In the derived category, the notion of Wakamatsu-silting complexes further encompasses partial silting modules. An object is Wakamatsu-silting if it is semi-selforthogonal and the regular module $R$ lies in the class generated by positive shifts. Every (partial) silting module yields a Wakamatsu-silting complex as a stalk complex (Wei, 2013).

6. Applications, Examples, and Structural Classifications

Partial silting modules form the basis for connecting varieties of algebraic and module-theoretic structures:

• Classification of torsion theories: Over Noetherian, hereditary, or perfect rings, definable torsion classes, enveloping torsion classes, and homological localising subcategories are each generated by a (minimal) silting module, and every partial silting module can be completed to a silting module giving rise to a torsion pair (Breaz et al., 2016, Hügel, 2018).
• Ring epimorphisms and localisations: Parametrisation of all homological ring epimorphisms and universal localisations is achieved via partial silting modules. In the commutative case, the classes of flat and silting epimorphisms coincide, tightly linking partial silting modules with Gabriel filters and the geometry of $\operatorname{Spec}(A)$ (Šťovíček, 3 Oct 2025).
• Gluing and recollement: Partial silting sets and modules can be glued along recollements to build silting modules or objects in the central term, controlling torsion theories and $t$-structures across extensions and quotient rings, as in constructions for upper-triangular matrix rings (Saorín et al., 2018, Gao et al., 2022).
• Examples: For the Kronecker algebra, the module $T = P_2/\operatorname{soc} P_2$ is silting but not tilting (Hügel et al., 2014).
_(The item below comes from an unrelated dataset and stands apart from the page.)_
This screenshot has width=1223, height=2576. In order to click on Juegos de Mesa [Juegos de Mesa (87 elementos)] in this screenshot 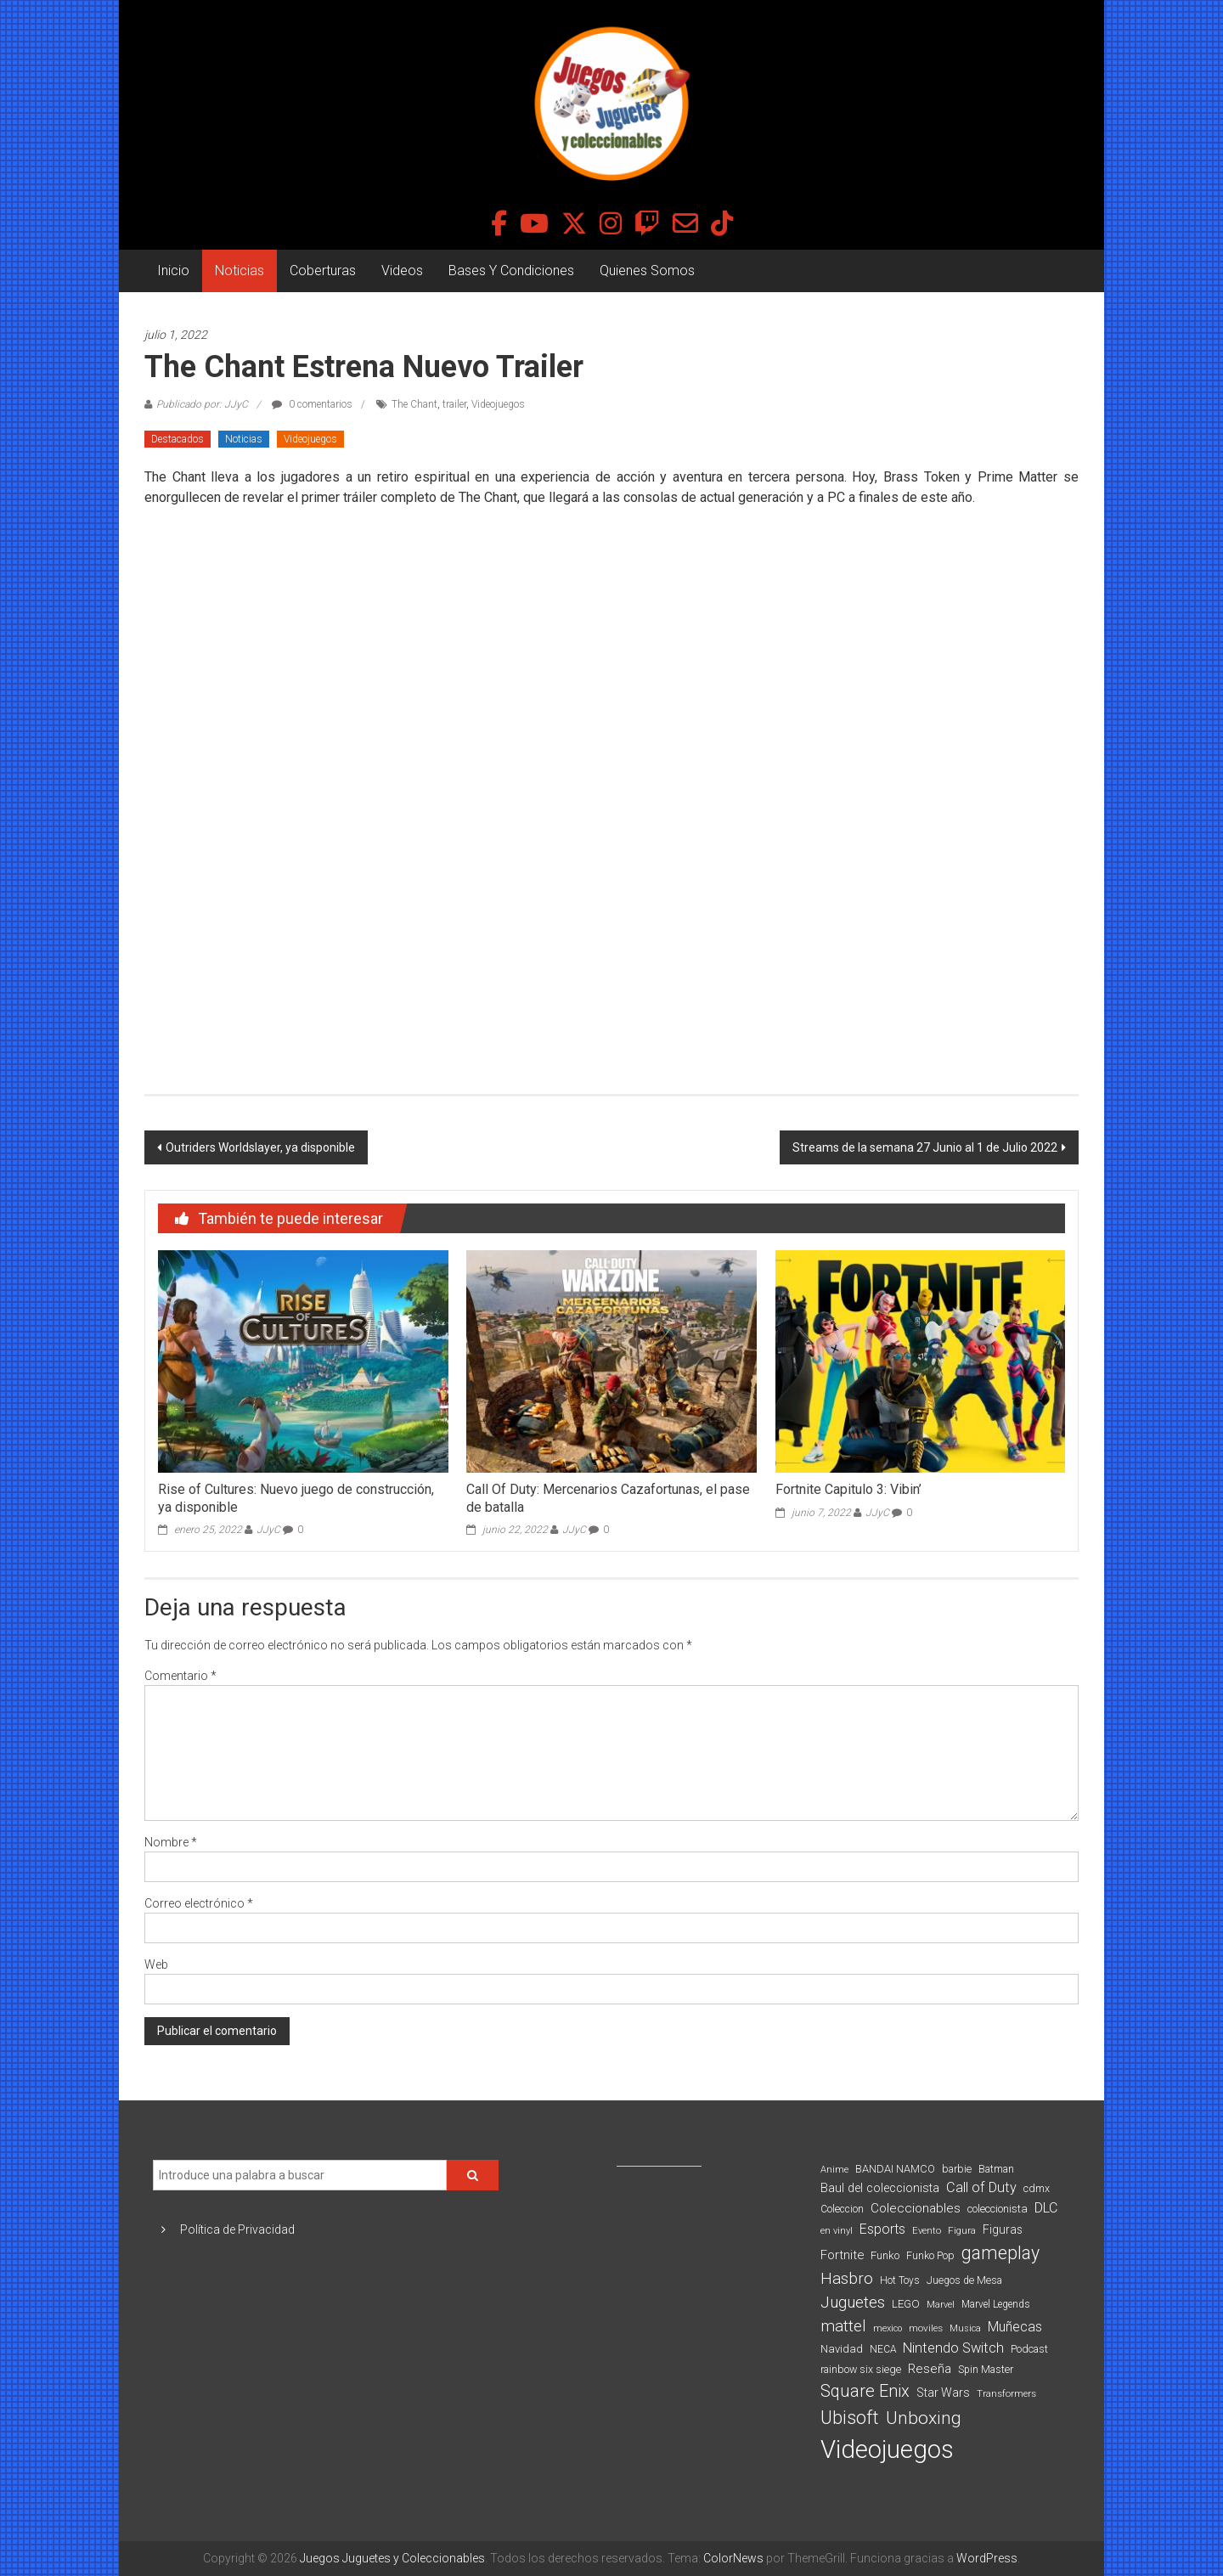, I will do `click(964, 2280)`.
For a ring $R$ and idempotent ideal $I$, $R/I$ is silting if and only if $I$ is the trace of a projective module (at least for semiperfect $R$) (Argudin-Monroy et al., 26 Nov 2024).

7. Summary Table: Key Criteria and Relationships

Module Type	Criteria	Associated Structure
Partial silting	$P_1 \to P_0 \to T,\ \mathcal{D}_\sigma$ torsion, $T\in \mathcal{D}_\sigma$	Torsion pair, approximations
Silting	Partial silting + $\mathcal{D}_\sigma = \operatorname{Gen}(T)$	Silting class (definable, extension-closed)
Bongartz completion	Partial silting $T$ is direct summand in silting $T'$ with $\operatorname{Gen}(T') = \mathcal{D}_\sigma$	All approximations retained
Silting epimorphism	Partial silting $T\rightsquigarrow$ universal localisation (inverts $\sigma$)	Ring epimorphism, universal property
Gluing	Partial silting modules from recollement outer terms glued to central term	New silting in recollement central category

Partial silting modules thus function as fundamental building blocks in the theory of tilting, torsion pairs, localisations, and triangulated structures, with applications spanning classification, approximation theory, and modular representation theory. Their paper unifies and extends classical themes around generation, mutation, and the architecture of module and derived categories (Hügel et al., 2014, Buan et al., 2015, Marks et al., 2016, Hügel, 2018, Argudin-Monroy et al., 26 Nov 2024, Šťovíček, 3 Oct 2025).